This past
Tuesday was the 207th anniversary of the birth of Edgar Allan Poe so
the Mystery Writers of America announced the Nominees for the 2016 Edgar Allan Poe
Awards honouring the best in mystery fiction, non-fiction and television
published or produced in 2015.
There are
six books in the Best Novel category:
The Strangler Vine by M.J. Carter
Set in the
wilds of 19th-century colonial India, this is a historical thriller introducing
William
Avery, a young soldier with few prospects except rotting away in campaigns in
India, and Jeremiah Blake, a secret political agent, a genius at languages and
disguises, disenchanted with the whole ethos of British rule, who cannot resist
the challenge of a mystery. What starts
as a wild goose —trying to track down a missing writer who lifts the lid on
Calcutta society—becomes very much more sinister as Blake and Avery get sucked
into the mysterious Thuggee cult.
The Lady from Zagreb by Philip Kerr
It’s 1942
and a superior has asked homicide detective Bernie Gunther to track down a
glamorous German actress believed to be hiding in Zurich. He takes the job because he has no
choice: the superior is Goebbels
himself. Soon Bernie finds himself
involved in something much more sinister. The actress, it emerges, is the
daughter of a fanatical Croatian fascist, the sadistic commandant of a
notorious concentration camp. And the Swiss police have a cold case that they
want Bernie to take a look at, one that seems to have connections to some
powerful people back in the Reich.
Life or Death by Michael Robotham
Audie
Palmer has spent a decade in prison for an armed robbery in which four people
died, including two of the gang. Seven million dollars has never been recovered
and everybody believes that Audie knows where the money is. For ten years he
has been beaten, stabbed, throttled and threatened almost daily by prison
guards, inmates and criminal gangs, who all want to answer this same question,
but suddenly Audie vanishes, the day before he's due to be released. Everybody
wants to find Audie.
Let Me Die in His Footsteps by Lori Roy
Everyone
knows Hollerans don’t go near the Baines family. It’s been that way since Joseph Carl Baine was
hanged in 1936. But on a dark Kentucky
night in 1952 Annie Holleran crosses over into forbidden territory because
local superstition says that Annie can see her future in the Baines’ well. What
she sees instead, there in the moonlight, is a dead woman. And suddenly the
events of 1936, events that have twisted and shaped the lives of Annie and all
her kin, are brought back into the present. And if Annie is to save herself,
her family and this small Kentucky town, she must face the terrible reality of
what happened all those years ago.
Canary by Duane Swierczynski
Honours
student Sarie Holland is busted by local police while doing a favour for her
boyfriend. Unwilling to betray him but desperate to avoid destroying her
future, Sarie becomes a confidential informant.
Philly
narcotics cop, Ben Wildey, hungry for a career-making bust and desperate for
results, pushes too hard and inadvertently sends the nineteen-year-old into a
death trap, leaving Sarie hunted by crooked cops and killers.

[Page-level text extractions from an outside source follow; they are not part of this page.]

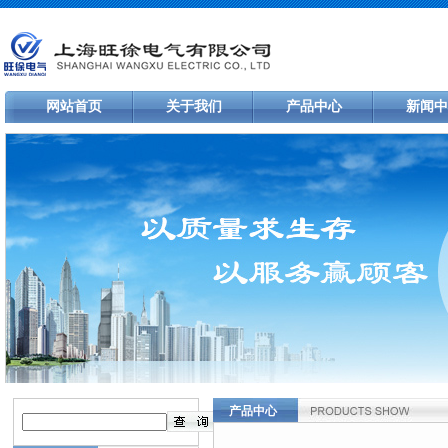
网站首页
关于我们
产品中心
新闻中
产品中心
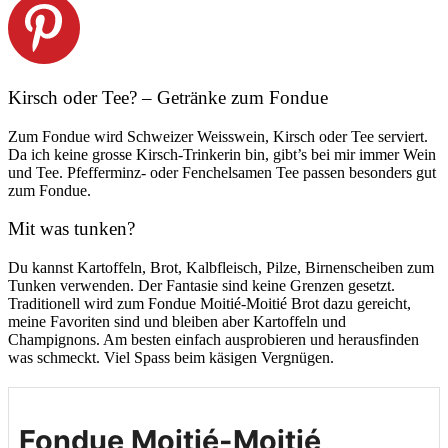
Kirsch oder Tee? – Getränke zum Fondue
Zum Fondue wird Schweizer Weisswein, Kirsch oder Tee serviert.
Da ich keine grosse Kirsch-Trinkerin bin, gibt’s bei mir immer Wein
und Tee. Pfefferminz- oder Fenchelsamen Tee passen besonders gut
zum Fondue.
Mit was tunken?
Du kannst Kartoffeln, Brot, Kalbfleisch, Pilze, Birnenscheiben zum
Tunken verwenden. Der Fantasie sind keine Grenzen gesetzt.
Traditionell wird zum Fondue Moitié-Moitié Brot dazu gereicht,
meine Favoriten sind und bleiben aber Kartoffeln und
Champignons. Am besten einfach ausprobieren und herausfinden
was schmeckt. Viel Spass beim käsigen Vergnügen.
Fondue Moitié-Moitié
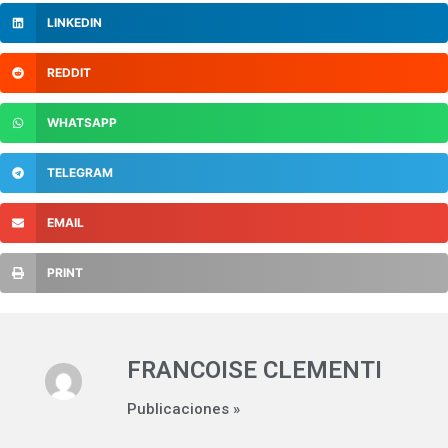
LINKEDIN
REDDIT
WHATSAPP
TELEGRAM
EMAIL
PRINT
FRANCOISE CLEMENTI
Publicaciones »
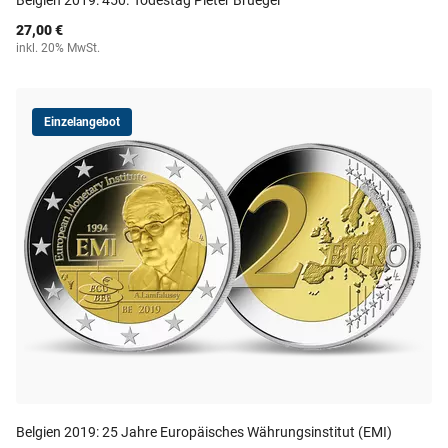
Belgien 2019: 450. Todestag Pieter Bruegel
27,00 €
inkl. 20% MwSt.
Einzelangebot
Belgien 2019: 25 Jahre Europäisches Währungsinstitut (EMI)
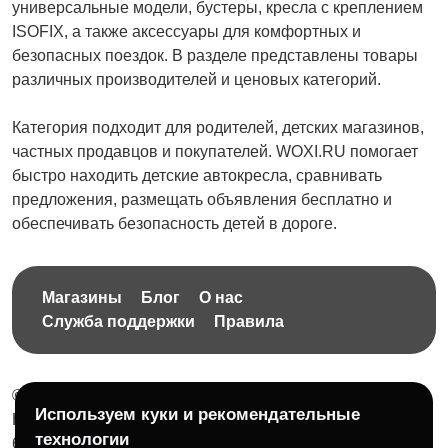
универсальные модели, бустеры, кресла с креплением
ISOFIX, а также аксессуары для комфортных и
безопасных поездок. В разделе представлены товары
различных производителей и ценовых категорий.
Категория подходит для родителей, детских магазинов,
частных продавцов и покупателей. WOXI.RU помогает
быстро находить детские автокресла, сравнивать
предложения, размещать объявления бесплатно и
обеспечивать безопасность детей в дороге.
Магазины
Блог
О нас
Служба поддержки
Правила
© 2026 Бесплатная доска объявлений без ограничений
Используем куки и рекомендательные
НПД Краснорудская Анастасия Игоревна, ИНН:
технологии
614404606809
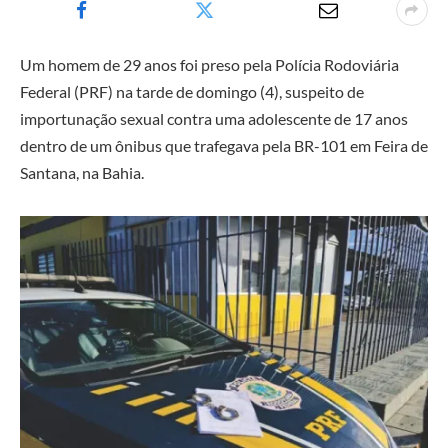
Um homem de 29 anos foi preso pela Polícia Rodoviária
Federal (PRF) na tarde de domingo (4), suspeito de
importunação sexual contra uma adolescente de 17 anos
dentro de um ônibus que trafegava pela BR-101 em Feira de
Santana, na Bahia.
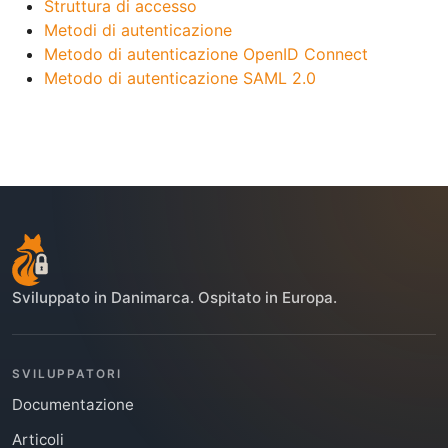
Struttura di accesso
Metodi di autenticazione
Metodo di autenticazione OpenID Connect
Metodo di autenticazione SAML 2.0
Sviluppato in Danimarca. Ospitato in Europa.
SVILUPPATORI
Documentazione
Articoli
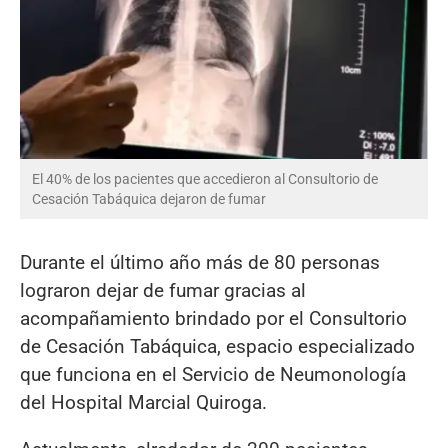
El 40% de los pacientes que accedieron al Consultorio de
Cesación Tabáquica dejaron de fumar
Durante el último año más de 80 personas
lograron dejar de fumar gracias al
acompañamiento brindado por el Consultorio
de Cesación Tabáquica, espacio especializado
que funciona en el Servicio de Neumonología
del Hospital Marcial Quiroga.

Night Life by David C. Taylor
This
historical mystery, set in 1950s New York City, has a protagonist caught
between police and Mafia ties. Detective
Michael Cassidy is assigned to the case of Alexander Ingram, a Broadway chorus
dancer found tortured and dead in his apartment. Complications grow as other
young men are murdered one after the other. And why are the FBI, the CIA, and the Mafia
interested in the death of a Broadway gypsy?